The CFPL’s analysis before the NCUC included the following graph comparing facilities (existing and new) according to all those costs:

More than fuel costs: The different costs facing electricity generating resources

Source: Locke, “Analysis of Duke Energy’s Carolinas Carbon Plan and a Least Cost Decarbonization Alternative

Those other costs aside, solar and wind facilities being provided free fuel is essential to advocates’ case for those sources being inexpensive. What happens when this free fuel is not provided, however, is a different matter.

MIT’s Climate Portal explained why wind and solar make our electricity more expensive, not less. A big reason is that they need storage to make up for when they can’t produce electricity, and “storage is not cheap.” So explained Richard Schmalensee, MIT’s Howard W. Johnson Professor of Management Emeritus, Professor of Economics Emeritus, and Dean Emeritus of the MIT Sloan School of Management:

Schmalensee says the main problem is the “intermittent” nature of wind and sunshine. We’re used to matching electricity supply and demand moment-to-moment by burning as much fossil fuel as we need. Renewable sources just don’t work that way. “You get what you get when nature gives it to you,” Schmalensee says. “That’s just a more complicated system, and it’s not going to be cheaper.”

Battery storage cannot be considered essential to wind and solar facilities if it can be discounted in discussing their costs.

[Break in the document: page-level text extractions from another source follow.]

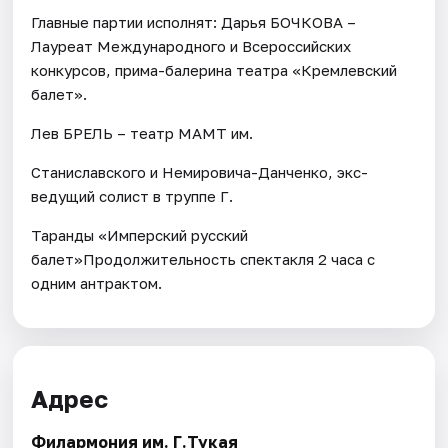
Главные партии исполнят: Дарья БОЧКОВА –
Лауреат Международного и Всероссийских
конкурсов, прима-балерина театра «Кремлевский
балет».
Лев БРЕЛЬ – театр МАМТ им.
Станиславского и Немировича-Данченко, экс-
ведущий солист в труппе Г.
Таранды «Имперский русский
балет»Продолжительность спектакля 2 часа с
одним антрактом.
Адрес
Филармония им. Г.Тукая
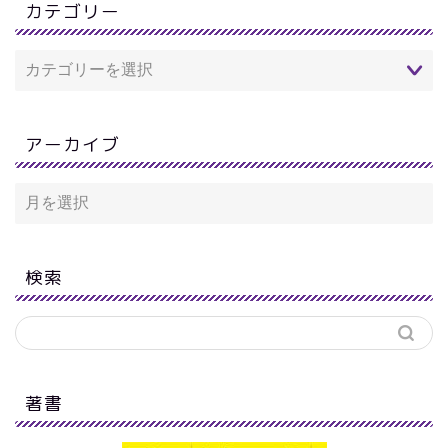
カテゴリー
アーカイブ
検索
著書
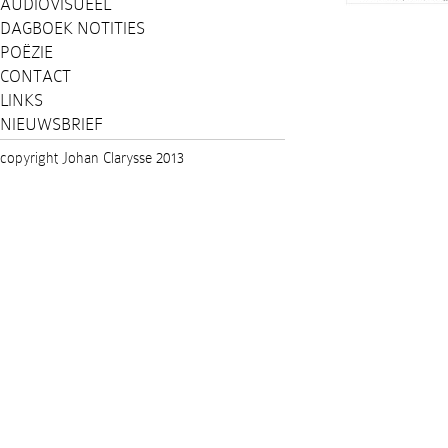
AUDIOVISUEEL
DAGBOEK NOTITIES
POËZIE
CONTACT
LINKS
NIEUWSBRIEF
copyright Johan Clarysse 2013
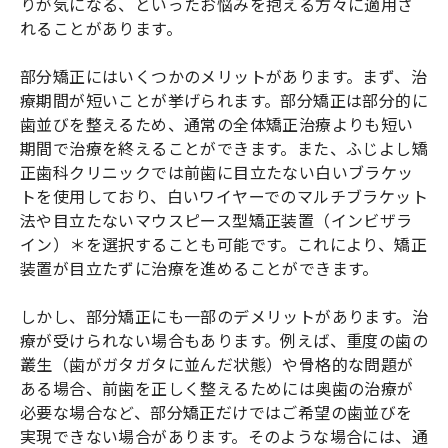
りが気になる、といったお悩みを抱える方々に適用さ
れることがあります。
部分矯正にはいくつかのメリットがあります。まず、治
療期間が短いことが挙げられます。部分矯正は部分的に
歯並びを整えるため、通常の全体矯正治療よりも短い
期間で治療を終えることができます。また、ふじよし矯
正歯科クリニックでは前歯に目立たない白いブラケッ
トを使用しており、白いワイヤーでのマルチブラケット
法や目立たないマウスピース型矯正装置（インビザラ
イン）＊を選択することも可能です。これにより、矯正
装置が目立たずに治療を進めることができます。
しかし、部分矯正にも一部のデメリットがあります。治
療が受けられない場合もあります。例えば、重度の歯の
叢生（歯がガタガタに並んだ状態）や骨格的な問題が
ある場合、前歯を正しく整えるためには奥歯の治療が
必要な場合など、部分矯正だけではご希望の歯並びを
実現できない場合があります。そのような場合には、通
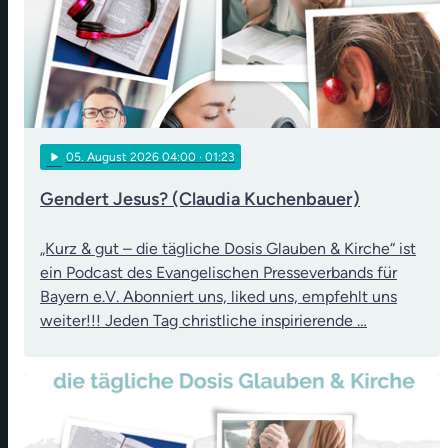
play_arrow
05
. August 2026 04:00
· 01:23
Gendert Jesus? (Claudia Kuchenbauer)
„Kurz & gut – die tägliche Dosis Glauben & Kirche“ ist
ein Podcast des Evangelischen Presseverbands für
Bayern e.V. Abonniert uns, liked uns, empfehlt uns
weiter!!! Jeden Tag christliche inspirierende …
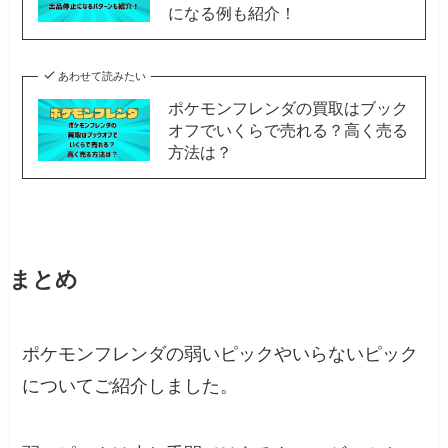
になる例も紹介！
あわせて読みたい
ポケモンフレンダの買取はブック
オフでいくらで売れる？高く売る
方法は？
まとめ
ポケモンフレンダの弱いピックやいらないピック
についてご紹介しました。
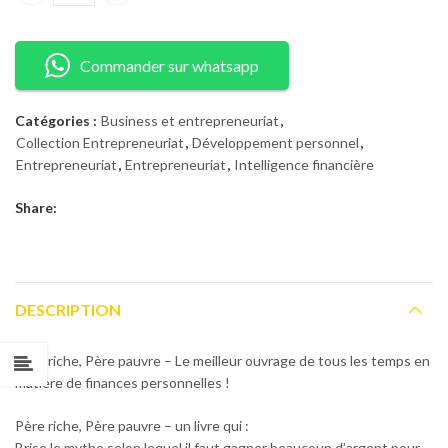
Commander sur whatsapp
Catégories :
Business et entrepreneuriat
,
Collection Entrepreneuriat
,
Développement personnel
,
Entrepreneuriat
,
Entrepreneuriat
,
Intelligence financière
Share:
DESCRIPTION
Père riche, Père pauvre
– Le meilleur ouvrage de tous les temps en
matière de finances personnelles !
Père riche, Père pauvre
– un livre qui :
Brise le mythe selon lequel il faut gagner beaucoup d’argent pour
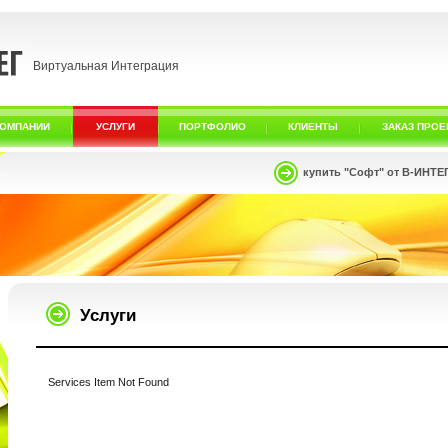
Виртуальная Интеграция
КОМПАНИИ
УСЛУГИ
ПОРТФОЛИО
КЛИЕНТЫ
ЗАКАЗ ПРОЕ
купить "Софт" от В-ИНТЕ
Услуги
Services Item Not Found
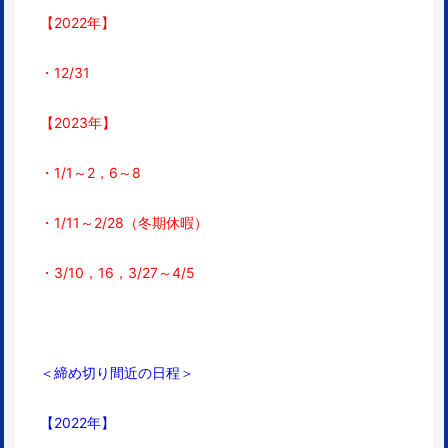
【2022年】
・12/31
【2023年】
・1/1～2，6～8
・1/11～2/28（冬期休暇）
・3/10，16，3/27～4/5
＜締め切り間近の日程＞
【2022年】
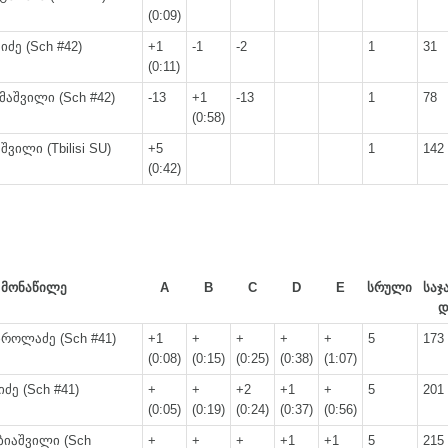
(0:09)
იძე (Sch #42)
+1
-1
-2
1
31
(0:11)
მაშვილი (Sch #42)
-13
+1
-13
1
78
(0:58)
შვილი (Tbilisi SU)
+5
1
142
(0:42)
მონაწილე
A
B
C
D
E
სრული
საჯ
როლაძე (Sch #41)
+1
+
+
+
+
5
173
(0:08)
(0:15)
(0:25)
(0:38)
(1:07)
ძე (Sch #41)
+
+
+2
+1
+
5
201
(0:05)
(0:19)
(0:24)
(0:37)
(0:56)
ბიაშვილი (Sch
+
+
+
+1
+1
5
215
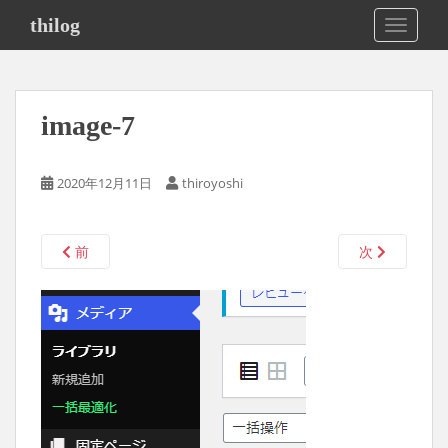
S
thilog
TOGGLE
k
i
p
t
image-7
o
m
a
2020年12月11日
thiroyoshi
i
n
c
前
次
o
n
t
e
n
t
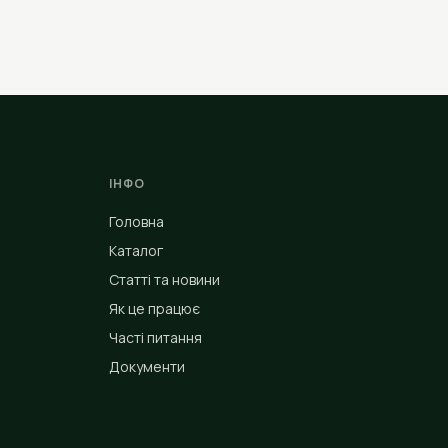
ІНФО
Головна
Каталог
Статті та новини
Як це працює
Часті питання
Документи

When battery storage is essential

Intermittency being the hallmark of wind and solar power, however, those systems need some way of storing the power when it’s being generated. As MIT’s Schmalensee explained, there is no way to “costlessly store electricity.”

Someone else said it recently, as PolitiFact should have noticed. In the Washington Examiner article posted by the Energy Department in the post being checked, it included the following (emphasis added):

The secretary [Wright] claimed that without proper battery technology, wind and solar energy infrastructure is essentially “worthless” when it is dark and when the wind isn’t blowing.

So — essentially — Wright had made the same case that PolitiFact labored to make in suggesting that Wright’s department was telling a falsehood.

A simple reading of the source material in the post supposedly being fact-checked would have caught Wright’s quotation. Q.E.D.